-------- Input material --------

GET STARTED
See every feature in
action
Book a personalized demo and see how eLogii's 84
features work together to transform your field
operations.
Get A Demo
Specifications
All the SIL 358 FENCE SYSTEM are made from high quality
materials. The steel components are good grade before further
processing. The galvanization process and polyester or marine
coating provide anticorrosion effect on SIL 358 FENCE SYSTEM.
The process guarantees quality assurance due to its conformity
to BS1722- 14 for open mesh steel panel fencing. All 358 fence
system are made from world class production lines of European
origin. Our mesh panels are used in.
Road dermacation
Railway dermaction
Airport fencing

--------
-------- Input material --------

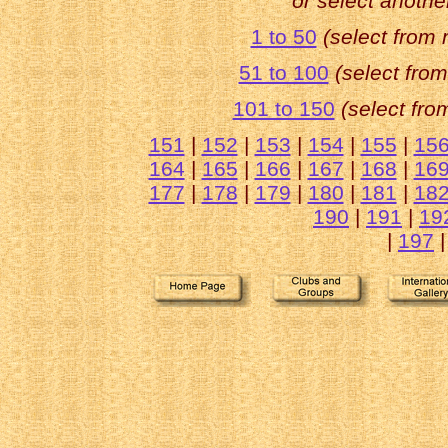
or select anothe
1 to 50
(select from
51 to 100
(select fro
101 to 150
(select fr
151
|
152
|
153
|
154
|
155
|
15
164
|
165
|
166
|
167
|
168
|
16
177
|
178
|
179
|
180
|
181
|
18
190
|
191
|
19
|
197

--------

Work to complete » Using the entries, return every line where the word "steel" can be found.

Problem solution »
materials. The steel components are good grade before further
to BS1722- 14 for open mesh steel panel fencing. All 358 fence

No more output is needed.